# Assignment
All entries below are to be returned exactly, with pictures left out.

● ● ● ●

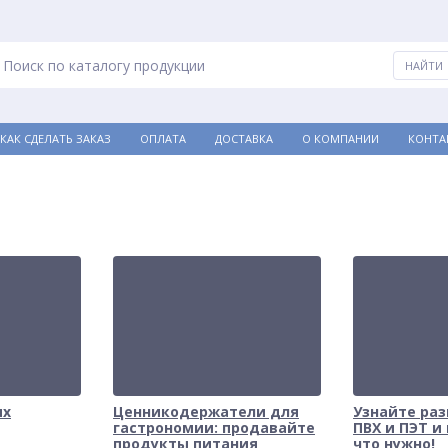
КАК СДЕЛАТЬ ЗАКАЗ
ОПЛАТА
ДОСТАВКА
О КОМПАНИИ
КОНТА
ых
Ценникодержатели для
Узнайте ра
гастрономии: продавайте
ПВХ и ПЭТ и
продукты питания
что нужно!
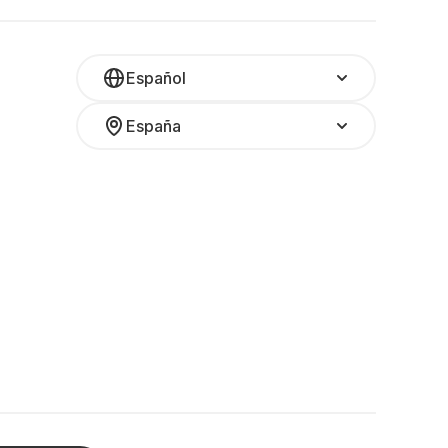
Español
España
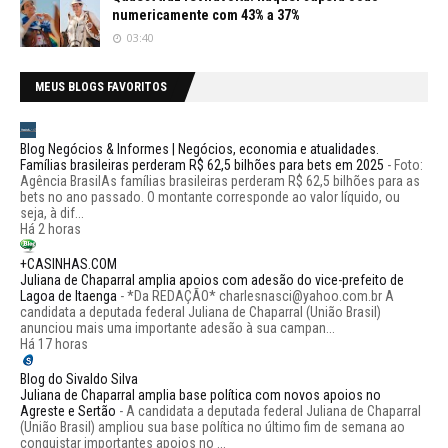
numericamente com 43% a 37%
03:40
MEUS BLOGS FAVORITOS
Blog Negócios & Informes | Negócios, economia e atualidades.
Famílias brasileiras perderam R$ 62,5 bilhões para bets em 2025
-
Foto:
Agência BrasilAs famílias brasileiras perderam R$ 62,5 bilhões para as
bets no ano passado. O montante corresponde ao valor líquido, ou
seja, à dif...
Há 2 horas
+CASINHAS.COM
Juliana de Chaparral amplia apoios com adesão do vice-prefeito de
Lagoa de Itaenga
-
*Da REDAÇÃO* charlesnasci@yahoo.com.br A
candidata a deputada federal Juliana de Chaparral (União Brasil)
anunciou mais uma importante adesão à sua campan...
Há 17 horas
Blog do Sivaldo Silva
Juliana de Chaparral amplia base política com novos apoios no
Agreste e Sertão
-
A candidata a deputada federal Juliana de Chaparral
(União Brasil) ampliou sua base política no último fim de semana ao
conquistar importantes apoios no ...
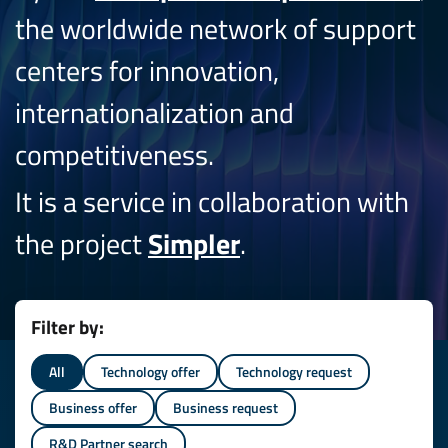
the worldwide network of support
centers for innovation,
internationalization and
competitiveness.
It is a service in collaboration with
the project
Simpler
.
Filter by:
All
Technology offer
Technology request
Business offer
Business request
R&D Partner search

● ● ● ●

# Exercise output
КАК СДЕЛАТЬ ЗАКАЗ
ОПЛАТА
ДОСТАВКА
О КОМПАНИИ
КОНТА
ых
Ценникодержатели для
Узнайте ра
гастрономии: продавайте
ПВХ и ПЭТ и
продукты питания
что нужно!
Español
España
numericamente com 43% a 37%
03:40
MEUS BLOGS FAVORITOS
Blog Negócios & Informes | Negócios, economia e atualidades.
Famílias brasileiras perderam R$ 62,5 bilhões para bets em 2025
-
Foto:
Agência BrasilAs famílias brasileiras perderam R$ 62,5 bilhões para as
bets no ano passado. O montante corresponde ao valor líquido, ou
seja, à dif...
Há 2 horas
+CASINHAS.COM
Juliana de Chaparral amplia apoios com adesão do vice-prefeito de
Lagoa de Itaenga
-
*Da REDAÇÃO* charlesnasci@yahoo.com.br A
candidata a deputada federal Juliana de Chaparral (União Brasil)
anunciou mais uma importante adesão à sua campan...
Há 17 horas
Blog do Sivaldo Silva
Juliana de Chaparral amplia base política com novos apoios no
Agreste e Sertão
-
A candidata a deputada federal Juliana de Chaparral
(União Brasil) ampliou sua base política no último fim de semana ao
conquistar importantes apoios no ...
the worldwide network of support
centers for innovation,
internationalization and
competitiveness.
It is a service in collaboration with
the project
Simpler
.
Filter by:
All
Technology offer
Technology request
Business offer
Business request
R&D Partner search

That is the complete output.